Rip Currents Also Arrive As Labor Day Comes To The Beach
Crowds are out in force on this last official summer holiday
“I don’t go into the water. I’m from the Caribbean. The water is way too cold,” said Flora Hyacinth.
She was not, therefore, concerned about rip currents. Hyacinth was at Dog Beach with a group of friends, including Carolyn Ryan and her son Chris.
“I did hear about it," said Carolyn. "My son and his friend have been surfing out in the water all morning. The lifeguards, I did hear them say something about a rip current up front and I just said, 'OK they’re out there,'” she said.

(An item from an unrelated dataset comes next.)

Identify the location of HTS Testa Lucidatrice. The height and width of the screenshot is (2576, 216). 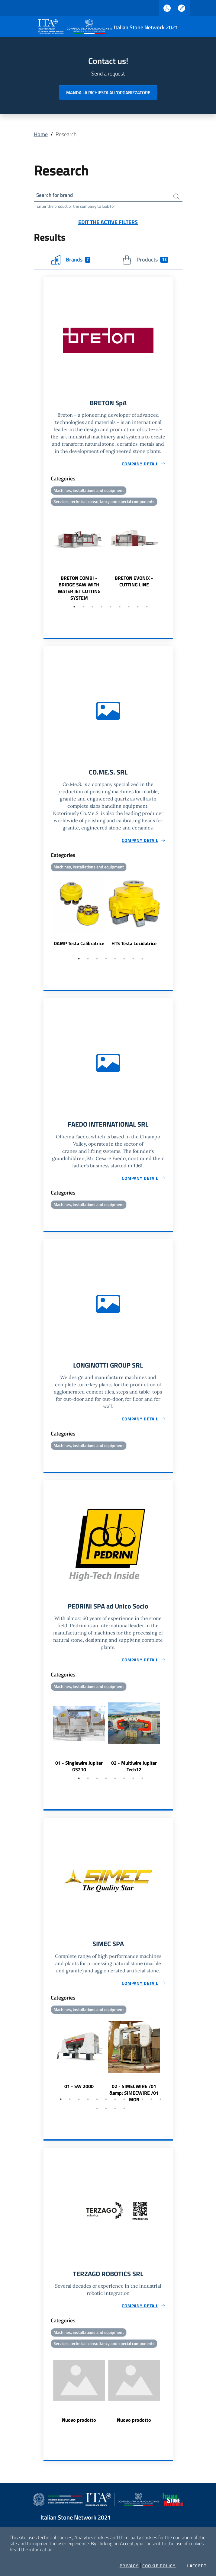
(133, 946).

On this last big weekend of summer, the National Weather Service is warning that the risk of rip currents is high. Roughly 80 percent of the ocean rescues are because of rip currents, according to the US Lifesaving Association.
“I know we’ve been making a few rescues here today. The surf has picked up so with the increased surf, it increases the rip current,” said Lt. Brian Clark, with the Marine Safety of the San Diego Fire Rescue LifeGuard Services.
When rip currents do form at places like Dog Beach, in Ocean Beach, Clark said the first step for swimmers is not to panic.
“And if you feel like the current is taking you one direction, parallel a little bit, then you want to go in that direction. So if you feel like with this south swell, it’s pushing you further north, as you get pulled out, you want to go in a northern direction. And once you’re out of the rip current then you can swim back to shore,” he said.
The National Weather Service says the elevated surf and strong rip current conditions will continue into tonight. Surf will reach 3 to 4 feet throughout parts of the day.